It is very touching and occasionally disconcerting that not a day passes without my being accosted by someone expressing concerns about our health care system.

From my first day in office I made it a point to keep in touch personally with patients to understand their worries and pains.

I am well aware that the healthcare system, more often than not, does not immediately address their troubles.

This is an ongoing experience particularly related to the emergency services, long waits to have an operation and difficulties picking up free medicines.

In March 2013, the new government inherited a national healthcare service (NHS) that had a pleasant outer appearance but was riddled with metaphoric ‘dry rot’; the long-accumulated results of neglect and waste that had been rampant for decades.

There are some very dedicated doctors, nurses and paramedics who are doing their utmost, but when a system is rotten they are fighting against the odds.

The previous government had allowed services to deteriorate and tolerated a degree of decadence.

Our mammoth task now is to turn things around and keep things firmly focused on the needs of patients.

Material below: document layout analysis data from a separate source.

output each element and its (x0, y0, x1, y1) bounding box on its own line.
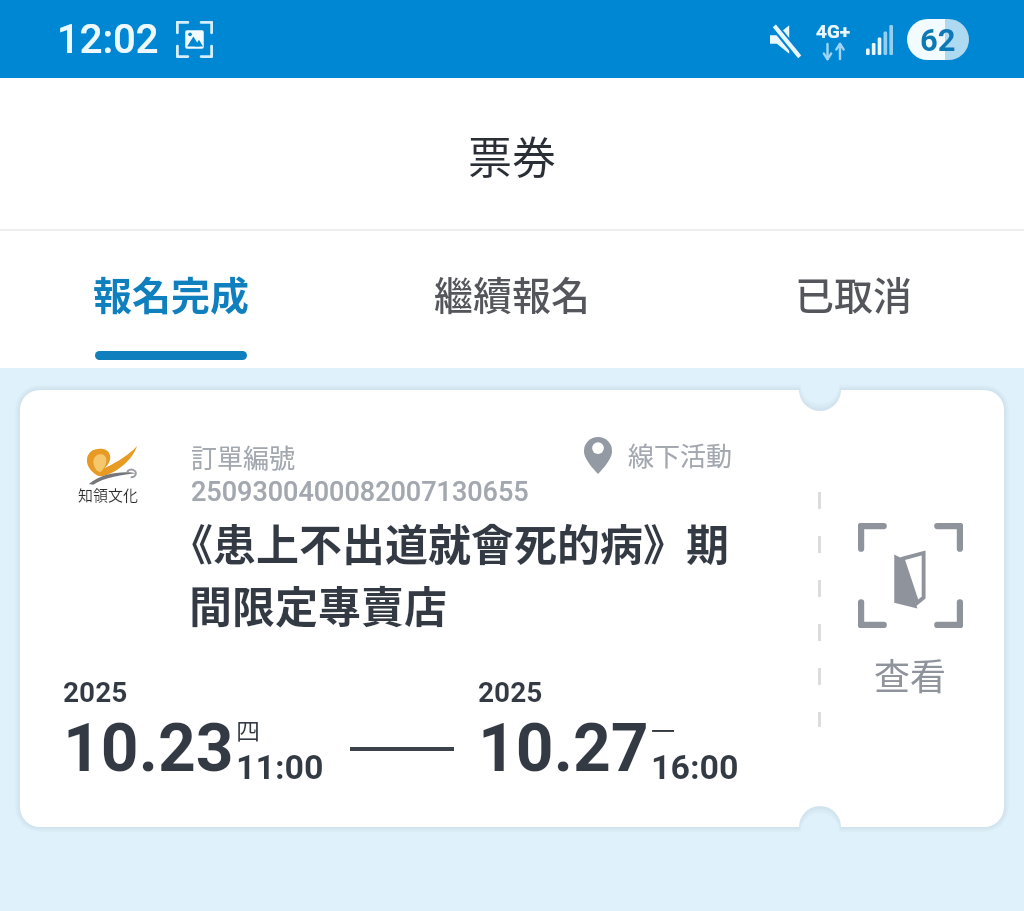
staticText: 票券 (468, 123, 556, 187)
staticText: 繼續報名 (434, 265, 591, 321)
staticText: 訂單編號 (191, 438, 296, 476)
button[interactable]: 知領文化 (20, 390, 1004, 827)
other: Screenshot (176, 21, 213, 58)
staticText: 間限定專賣店 (189, 573, 447, 635)
staticText: 2025 (478, 676, 543, 709)
staticText: 10.23 (63, 710, 234, 787)
staticText: 12:02 (57, 16, 159, 63)
other: Mute (770, 24, 801, 55)
staticText: 四 (236, 712, 260, 747)
staticText: 已取消 (795, 265, 913, 321)
staticText: 一 (651, 712, 675, 747)
staticText: 2025 (63, 676, 128, 709)
staticText: 2509300400082007130655 (191, 476, 529, 508)
staticText: 知領文化 (78, 484, 139, 506)
staticText: 11:00 (236, 747, 324, 787)
staticText: 《患上不出道就會死的病》期 (170, 511, 729, 573)
button[interactable]: 報名完成 (0, 231, 342, 368)
staticText: 線下活動 (628, 436, 733, 474)
staticText: 16:00 (651, 747, 739, 787)
staticText: 查看 (874, 648, 947, 700)
button[interactable]: 繼續報名 (342, 231, 683, 368)
staticText: 62 (920, 22, 956, 58)
other: Battery 62 percent (907, 19, 969, 60)
button[interactable]: 查看 View ticket (858, 523, 963, 700)
button[interactable]: 已取消 (683, 231, 1024, 368)
staticText: 報名完成 (93, 265, 250, 321)
staticText: 10.27 (478, 710, 649, 787)
staticText: 4G+ (816, 20, 851, 42)
other: Signal (866, 25, 893, 55)
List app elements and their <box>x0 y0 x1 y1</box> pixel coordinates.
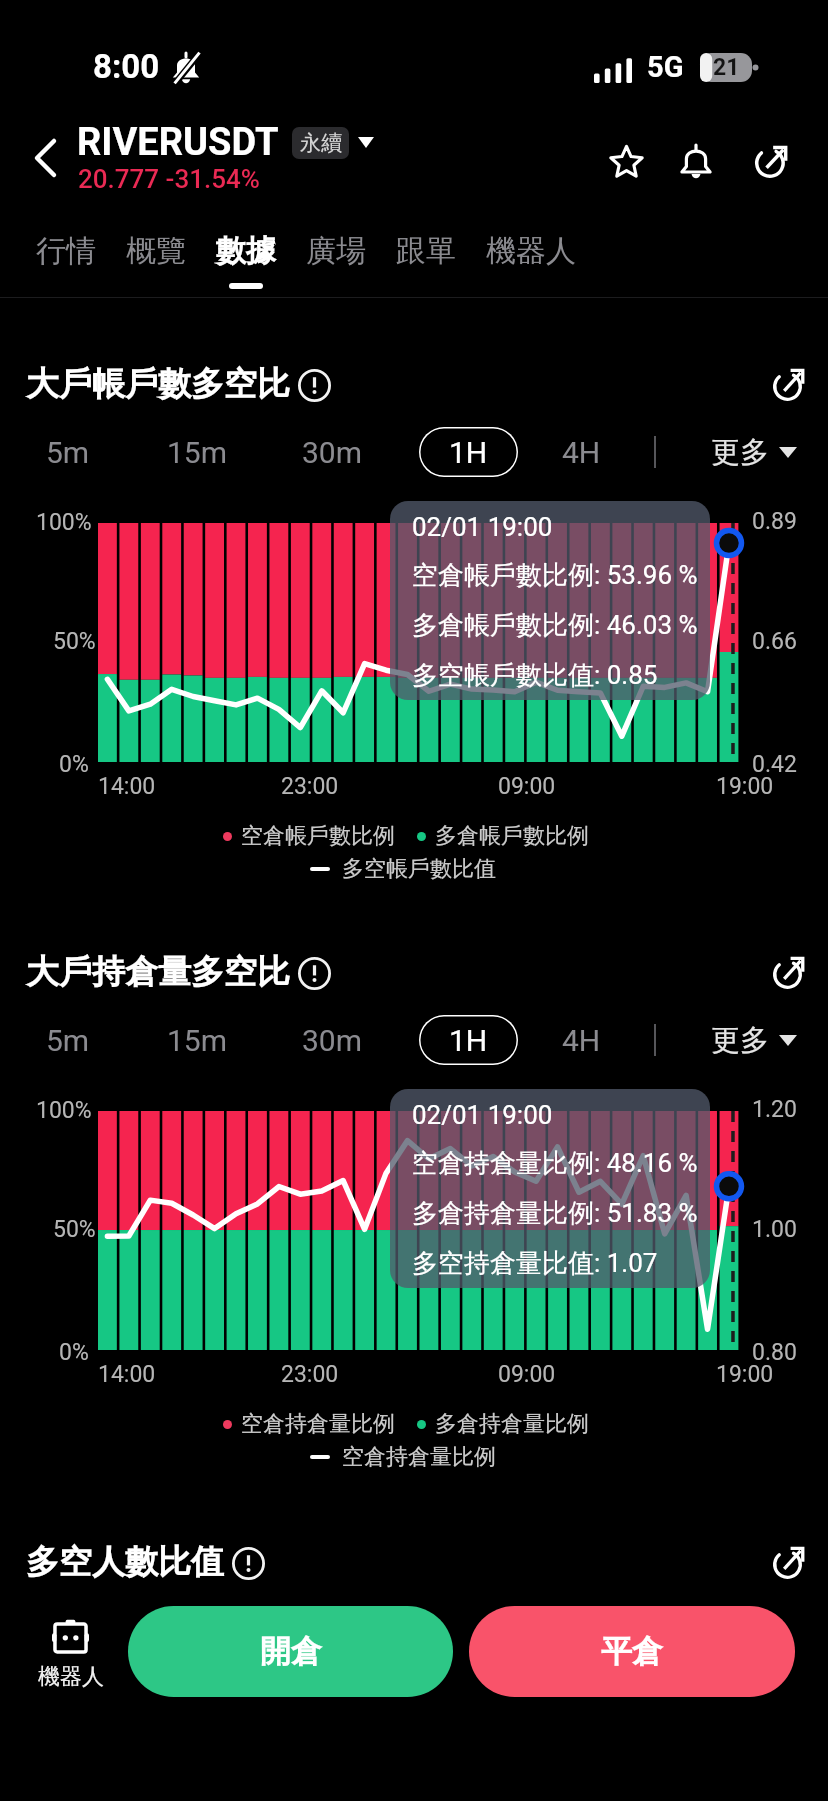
staticText: 30m <box>302 1023 363 1058</box>
staticText: 1H <box>449 1023 488 1058</box>
staticText: 5m <box>46 1023 90 1058</box>
staticText: 1H <box>449 435 488 470</box>
button[interactable]: 空倉持倉量比例 <box>223 1410 395 1438</box>
staticText: 更多 <box>711 434 769 471</box>
staticText: 5m <box>46 435 90 470</box>
staticText: 50% <box>53 1216 96 1243</box>
button[interactable]: 30m <box>268 426 396 478</box>
button[interactable]: 大戶持倉量多空比 <box>26 950 331 994</box>
staticText: 30m <box>302 435 363 470</box>
staticText: 多空帳戶數比值: 0.85 <box>412 659 658 692</box>
staticText: 多空帳戶數比值 <box>342 855 496 883</box>
button[interactable]: 5m <box>4 1014 132 1066</box>
button[interactable]: 開倉 <box>128 1606 453 1697</box>
staticText: 20.777 -31.54% <box>78 164 260 194</box>
staticText: 機器人 <box>38 1663 104 1691</box>
staticText: 多倉持倉量比例: 51.83 % <box>412 1197 698 1230</box>
button[interactable]: 多倉持倉量比例 <box>417 1410 589 1438</box>
staticText: 空倉持倉量比例: 48.16 % <box>412 1147 698 1180</box>
button[interactable]: 多空人數比值 <box>26 1540 265 1584</box>
button[interactable]: Expand chart <box>761 1534 817 1590</box>
button[interactable]: 機器人 <box>32 1619 109 1691</box>
button[interactable]: Alerts <box>661 126 731 196</box>
button[interactable]: 更多 <box>702 1014 806 1066</box>
staticText: 大戶帳戶數多空比 <box>26 363 290 405</box>
button[interactable]: 更多 <box>702 426 806 478</box>
button[interactable]: 永續 <box>292 127 349 159</box>
staticText: 100% <box>36 1097 92 1124</box>
staticText: 開倉 <box>260 1632 322 1671</box>
button[interactable]: Expand chart <box>761 944 817 1000</box>
button[interactable]: 空倉帳戶數比例 <box>223 822 395 850</box>
staticText: 多倉持倉量比例 <box>435 1410 589 1438</box>
staticText: 永續 <box>300 130 342 156</box>
button[interactable]: 機器人 <box>486 208 576 289</box>
button[interactable]: 4H <box>518 1014 644 1066</box>
staticText: 廣場 <box>306 232 366 270</box>
staticText: 15m <box>167 435 228 470</box>
staticText: 19:00 <box>716 1361 774 1388</box>
staticText: 09:00 <box>498 773 556 800</box>
staticText: RIVERUSDT <box>77 120 279 165</box>
button[interactable]: 跟單 <box>396 208 456 289</box>
button[interactable]: 多空帳戶數比值 <box>310 855 496 883</box>
staticText: 多空持倉量比值: 1.07 <box>412 1247 658 1280</box>
staticText: 19:00 <box>716 773 774 800</box>
staticText: 4H <box>562 435 601 470</box>
staticText: 空倉持倉量比例 <box>241 1410 395 1438</box>
button[interactable]: 行情 <box>36 208 96 289</box>
staticText: 5G <box>647 50 684 84</box>
staticText: 大戶持倉量多空比 <box>26 951 290 993</box>
button[interactable]: 廣場 <box>306 208 366 289</box>
staticText: 0.66 <box>752 628 797 655</box>
button[interactable]: 4H <box>518 426 644 478</box>
staticText: 21 <box>713 54 740 81</box>
button[interactable]: 多倉帳戶數比例 <box>417 822 589 850</box>
staticText: 更多 <box>711 1022 769 1059</box>
staticText: 數據 <box>216 232 276 270</box>
button[interactable]: 15m <box>133 426 261 478</box>
staticText: 多倉帳戶數比例 <box>435 822 589 850</box>
staticText: 0% <box>59 1339 89 1366</box>
button[interactable]: 數據 <box>216 208 276 289</box>
staticText: 14:00 <box>98 1361 156 1388</box>
staticText: 15m <box>167 1023 228 1058</box>
staticText: 02/01 19:00 <box>412 512 553 542</box>
staticText: 0% <box>59 751 89 778</box>
staticText: 0.42 <box>752 751 797 778</box>
staticText: 平倉 <box>601 1632 663 1671</box>
button[interactable]: 30m <box>268 1014 396 1066</box>
staticText: 0.80 <box>752 1339 797 1366</box>
button[interactable]: 15m <box>133 1014 261 1066</box>
staticText: 空倉帳戶數比例 <box>241 822 395 850</box>
button[interactable]: Favorite <box>591 126 661 196</box>
staticText: 多倉帳戶數比例: 46.03 % <box>412 609 698 642</box>
button[interactable]: Share <box>736 126 806 196</box>
staticText: 多空人數比值 <box>26 1541 224 1583</box>
button[interactable]: 空倉持倉量比例 <box>310 1443 496 1471</box>
button[interactable]: Expand chart <box>761 356 817 412</box>
button[interactable]: Back <box>20 133 70 183</box>
staticText: 14:00 <box>98 773 156 800</box>
staticText: 1.00 <box>752 1216 797 1243</box>
button[interactable]: 大戶帳戶數多空比 <box>26 362 331 406</box>
staticText: 4H <box>562 1023 601 1058</box>
staticText: 23:00 <box>281 773 339 800</box>
staticText: 100% <box>36 509 92 536</box>
staticText: 機器人 <box>486 232 576 270</box>
staticText: 09:00 <box>498 1361 556 1388</box>
button[interactable]: 1H <box>419 427 518 477</box>
staticText: 空倉持倉量比例 <box>342 1443 496 1471</box>
staticText: 50% <box>53 628 96 655</box>
staticText: 概覽 <box>126 232 186 270</box>
button[interactable]: 平倉 <box>469 1606 795 1697</box>
button[interactable]: 5m <box>4 426 132 478</box>
staticText: 行情 <box>36 232 96 270</box>
staticText: 23:00 <box>281 1361 339 1388</box>
staticText: 空倉帳戶數比例: 53.96 % <box>412 559 698 592</box>
button[interactable]: 概覽 <box>126 208 186 289</box>
staticText: 1.20 <box>752 1096 797 1123</box>
staticText: 0.89 <box>752 508 797 535</box>
button[interactable]: 1H <box>419 1015 518 1065</box>
staticText: 02/01 19:00 <box>412 1100 553 1130</box>
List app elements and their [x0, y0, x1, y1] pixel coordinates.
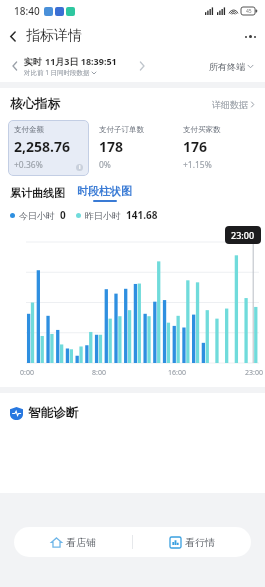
button[interactable]: Market	[133, 527, 251, 557]
button[interactable]: Back	[0, 23, 26, 49]
staticText: 0:00	[20, 368, 34, 378]
button[interactable]: Previous period	[6, 57, 24, 75]
staticText: 指标详情	[26, 27, 82, 45]
staticText: 智能诊断	[28, 405, 78, 421]
button[interactable]: 累计曲线图	[10, 186, 65, 200]
staticText: 23:00	[245, 368, 263, 378]
staticText: +0.36%	[14, 159, 43, 171]
button[interactable]: 支付子订单数	[93, 120, 173, 176]
staticText: 看行情	[185, 536, 215, 549]
staticText: 详细数据	[212, 99, 248, 110]
button[interactable]: 实时	[24, 55, 117, 77]
button[interactable]: 支付买家数	[177, 120, 257, 176]
button[interactable]: 所有终端	[209, 61, 259, 72]
staticText: 18:40	[14, 4, 40, 18]
staticText: 16:00	[168, 368, 186, 378]
staticText: 支付金额	[14, 125, 44, 134]
staticText: 0%	[99, 159, 111, 171]
staticText: 时段柱状图	[77, 184, 132, 198]
staticText: 实时	[24, 55, 45, 67]
staticText: 支付子订单数	[99, 125, 144, 134]
staticText: 核心指标	[10, 96, 60, 112]
staticText: 所有终端	[209, 61, 245, 72]
button[interactable]: 详细数据	[212, 99, 255, 110]
staticText: 8:00	[92, 368, 106, 378]
staticText: 支付买家数	[183, 125, 221, 134]
staticText: 45	[246, 8, 252, 15]
button[interactable]: 智能诊断	[10, 405, 255, 421]
staticText: 累计曲线图	[10, 186, 65, 200]
staticText: 176	[183, 137, 208, 156]
button[interactable]: 支付金额	[8, 120, 89, 176]
staticText: 11月3日 18:39:51	[45, 55, 117, 67]
staticText: +1.15%	[183, 159, 212, 171]
other: Shop	[51, 537, 62, 548]
staticText: i	[79, 164, 81, 171]
staticText: 141.68	[126, 208, 158, 222]
staticText: 今日小时	[19, 210, 55, 221]
staticText: 对比前 1 日同时段数据	[24, 68, 90, 77]
button[interactable]: Next period	[133, 57, 151, 75]
other: Market	[170, 537, 181, 548]
button[interactable]: More options	[235, 22, 265, 50]
staticText: 昨日小时	[85, 210, 121, 221]
staticText: 23:00	[231, 229, 255, 241]
button[interactable]: 时段柱状图	[77, 184, 132, 202]
staticText: 看店铺	[66, 536, 96, 549]
staticText: 178	[99, 137, 124, 156]
staticText: 2,258.76	[14, 137, 70, 156]
button[interactable]: Shop	[14, 527, 132, 557]
staticText: 0	[60, 208, 66, 222]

In March, the Ministry for Health embarked on a careful analytical trajectory to identify the root-causes of this dire situation.

The aim is to turn around this detrimental position, regain equilibrium, provide opportunities for growth and ensure sustainability.

The ‘out of stock’ situation demands immediate attention.

Notwithstanding that a drug shortage is considered to be a global problem, the ‘doing nothing’ adage is not acceptable.

Other European member states are facing similar drug shortages so we are participating in a joint European body to strengthen collaboration and cooperation to find feasible solutions.

At a national level, the ministry is working to eradicate, among other things, the tainted procurement culture and methodology compounded by manual stock recording practices at the NHS’s major stock-holding locations.

The absence of information technology in some areas and fragmented, stand-alone IT systems in others, are a problem. Technology must definitely play a part.

In an effort to address this precarious situation, the Ministry for Health is moving towards introducing of an enterprise resource planning modus operandi which, through a phased approach, will include the introduction of electronic prescriptions and the use of patient-identification smart cards.

These initiatives are intended to mitigate deficiencies through timely identification and curbing of wastage, optimising the use of all available resources across the NHS supply chain and introducing a robust, integrated IT cross-functional infrastructure that enables alignment and fast, accurate data exchange across the NHS value chain.

­The previous government had allowed services to deteriorate and tolerated a degree of decadence

As well as looking inwards the ministry is also looking outwards, and in the near future will be facilitating access to online drug interaction information.

All these initiatives shall provide a new, faster way of harnessing data to facilitate better decision-making for the health care professionals for the benefit of the patient.

The NHS reform vis-à-vis stock availability is also being extended to cover much-needed changes inherited from the bureaucratic, slow-moving tendering and procurement system that causes more operational problems.

A ‘one size fits all’ tendering process is neither sensitive to the needs of the health care market nor to the needs of the patients; basically, it treats the procurement of medicines in the same way as the procurement of plastic bags.

This antiquated way of doing things has a direct impact on the efficient and effective use of all our available resources, be it human capital, financial and material (medicines).

Incredibly, this tendering system is promoting bad utilisation of the available government stock, by encouraging patients to hoard medicines at home.

This vicious cycle is pushing the expired stock levels up, as hoarded medicines either expire or patients’ medical treatment changes and then this ‘extra’ stock is simply thrown away.

In order to address this, the Ministry for Health, with the involvement of other stakeholders, is working towards the simplification of procurement procedures.

While transparency, responsibility and accountability will remain sine qua non, it will be ascertained that the methodologies applied will be nimble and agile enough to respond to the unique demands of the health care market. In a nutshell – the new procurement systems will be patient-centric.

People need to be involved and knowledgeable about reform processes so that, eventually, the reform will benefit from nationwide ownership.

The organisation-wide NHS reform is still in its initial stages.

Nevertheless, we are on the right track as only six months down the line we are already reaping some results.

There is already an overall, albeit marginal, improvement in the stock availability position.

We are well aware of the challenges that lie ahead, but this ministry is committed to its vision and is prepared to weather the storm to arrive at its final goal – excellent and sustainable free health care that benefits everyone.

Godfrey Farrugia is the Minister for Health.